Trev popped up from behind a snowbank to his left, grinning like an idiot, while off to the right Lewis stepped from behind a bush. The older cousin started forward calmly to meet him, while Trev bounded through the snow to pull him into a crushing hug.

Matt was surprised at how healthy the two looked. Their faces were leaner than he remembered, sure, but not in a way that suggested hunger. And while Trev’s winter clothes made guessing his weight impossible Matt could tell by the strength of his arms that he had muscle under there. They were both clean-shaven, Lewis with a few small nicks on his cheeks, and their hair had been carefully trimmed and combed. And speaking as someone who’d lived with seven other people in close quarters Matt also had to admit they didn’t smell that bad either, all things considered.

What did you know, living up in the mountains in the dead of winter and the two were doing just fine.

He had a feeling his grin was probably as goofy as his friend’s as he stepped away from Trev to grip Lewis’s offered hand. That grip was also nearly crushing, suggesting strength hidden beneath those bulky clothes. “The Spirits of Huntington River,” he said, looking between the two.

Trev frowned. “What?”

Matt motioned down at his traveling companions below. “We had a group of refugees come in around Thanksgiving, and the two people with me are actually part of that group. One of the reasons they came along is because they wanted to thank you. They told us they’d been saved from bandits in this area by some mysterious figure, and since it happened on Halloween that’s what they started calling him.” Matt paused. “Or in this case them. That was you, right?”

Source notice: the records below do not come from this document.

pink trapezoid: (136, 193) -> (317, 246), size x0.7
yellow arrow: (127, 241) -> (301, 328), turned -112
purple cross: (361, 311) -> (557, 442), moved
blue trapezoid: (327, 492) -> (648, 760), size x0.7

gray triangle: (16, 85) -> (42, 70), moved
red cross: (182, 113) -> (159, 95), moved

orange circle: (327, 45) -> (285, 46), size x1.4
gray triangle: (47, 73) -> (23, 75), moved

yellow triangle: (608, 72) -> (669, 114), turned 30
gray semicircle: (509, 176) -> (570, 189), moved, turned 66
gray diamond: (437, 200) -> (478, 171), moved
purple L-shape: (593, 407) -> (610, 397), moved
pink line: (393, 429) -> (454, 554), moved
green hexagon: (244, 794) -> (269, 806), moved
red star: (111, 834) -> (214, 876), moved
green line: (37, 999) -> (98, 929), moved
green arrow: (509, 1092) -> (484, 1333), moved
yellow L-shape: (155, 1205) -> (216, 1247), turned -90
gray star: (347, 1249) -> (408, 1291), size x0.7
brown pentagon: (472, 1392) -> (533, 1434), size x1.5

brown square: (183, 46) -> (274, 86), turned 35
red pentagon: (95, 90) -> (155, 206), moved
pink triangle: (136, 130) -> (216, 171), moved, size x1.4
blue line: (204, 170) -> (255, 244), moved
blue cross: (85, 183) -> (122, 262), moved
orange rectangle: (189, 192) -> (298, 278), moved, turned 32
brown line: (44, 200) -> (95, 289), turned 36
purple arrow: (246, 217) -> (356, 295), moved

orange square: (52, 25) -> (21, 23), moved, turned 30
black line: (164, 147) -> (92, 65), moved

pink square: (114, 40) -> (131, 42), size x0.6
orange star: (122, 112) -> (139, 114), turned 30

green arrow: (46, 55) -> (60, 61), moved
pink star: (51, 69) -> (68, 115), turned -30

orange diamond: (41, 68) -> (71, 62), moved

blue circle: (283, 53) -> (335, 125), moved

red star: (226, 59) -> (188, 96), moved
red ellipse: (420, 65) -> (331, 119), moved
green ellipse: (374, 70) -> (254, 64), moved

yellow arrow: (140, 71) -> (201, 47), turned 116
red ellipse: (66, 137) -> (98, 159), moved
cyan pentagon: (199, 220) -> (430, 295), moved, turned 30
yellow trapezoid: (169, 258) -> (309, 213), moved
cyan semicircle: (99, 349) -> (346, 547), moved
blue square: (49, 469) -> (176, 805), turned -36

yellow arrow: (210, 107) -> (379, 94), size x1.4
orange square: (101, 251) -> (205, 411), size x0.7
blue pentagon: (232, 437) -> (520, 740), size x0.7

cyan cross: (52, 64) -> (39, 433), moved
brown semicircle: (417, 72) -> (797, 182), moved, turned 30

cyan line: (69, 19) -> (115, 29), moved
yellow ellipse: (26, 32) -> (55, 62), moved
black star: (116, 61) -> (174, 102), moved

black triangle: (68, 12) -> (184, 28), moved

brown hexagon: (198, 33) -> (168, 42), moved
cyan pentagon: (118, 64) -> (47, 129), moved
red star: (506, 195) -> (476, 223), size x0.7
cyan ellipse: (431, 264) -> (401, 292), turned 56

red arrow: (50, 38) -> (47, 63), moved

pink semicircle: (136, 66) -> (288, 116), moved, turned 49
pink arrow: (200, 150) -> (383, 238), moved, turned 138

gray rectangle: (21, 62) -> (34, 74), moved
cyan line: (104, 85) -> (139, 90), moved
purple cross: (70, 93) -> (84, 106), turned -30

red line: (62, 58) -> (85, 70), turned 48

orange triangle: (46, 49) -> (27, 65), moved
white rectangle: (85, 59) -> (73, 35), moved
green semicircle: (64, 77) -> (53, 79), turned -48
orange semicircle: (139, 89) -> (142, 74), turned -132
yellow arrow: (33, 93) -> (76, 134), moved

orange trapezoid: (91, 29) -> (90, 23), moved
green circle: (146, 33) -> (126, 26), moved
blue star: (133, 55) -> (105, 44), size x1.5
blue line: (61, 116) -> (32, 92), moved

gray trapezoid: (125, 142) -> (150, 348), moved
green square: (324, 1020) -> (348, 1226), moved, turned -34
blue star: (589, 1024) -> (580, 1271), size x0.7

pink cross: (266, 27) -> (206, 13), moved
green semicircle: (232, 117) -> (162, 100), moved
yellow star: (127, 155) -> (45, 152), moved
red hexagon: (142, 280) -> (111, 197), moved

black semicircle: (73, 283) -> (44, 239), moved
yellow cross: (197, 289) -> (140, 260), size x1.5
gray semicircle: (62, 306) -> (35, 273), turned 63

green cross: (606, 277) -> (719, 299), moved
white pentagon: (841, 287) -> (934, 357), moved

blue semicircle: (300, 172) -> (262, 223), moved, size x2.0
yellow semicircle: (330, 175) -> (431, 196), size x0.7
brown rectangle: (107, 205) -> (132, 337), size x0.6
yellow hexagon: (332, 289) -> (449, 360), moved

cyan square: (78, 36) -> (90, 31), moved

Lewis snorted, glancing over at Trev. “So we’re dead and haunting this place, eh? Guess the townspeople prefer it that way.”

“Don’t be an idiot,” Matt said, feeling a bit guilty even though he hadn’t helped Anderson’s group empty out the shelter. “Listen, Ferris and his FETF goons ditched us a week or so before Thanksgiving, during the Indian summer before cold really set in. They packed up the rest of the town’s food supplies in bicycle trailers and pedaled off for good, leaving us to manage things on our own again. And good riddance.”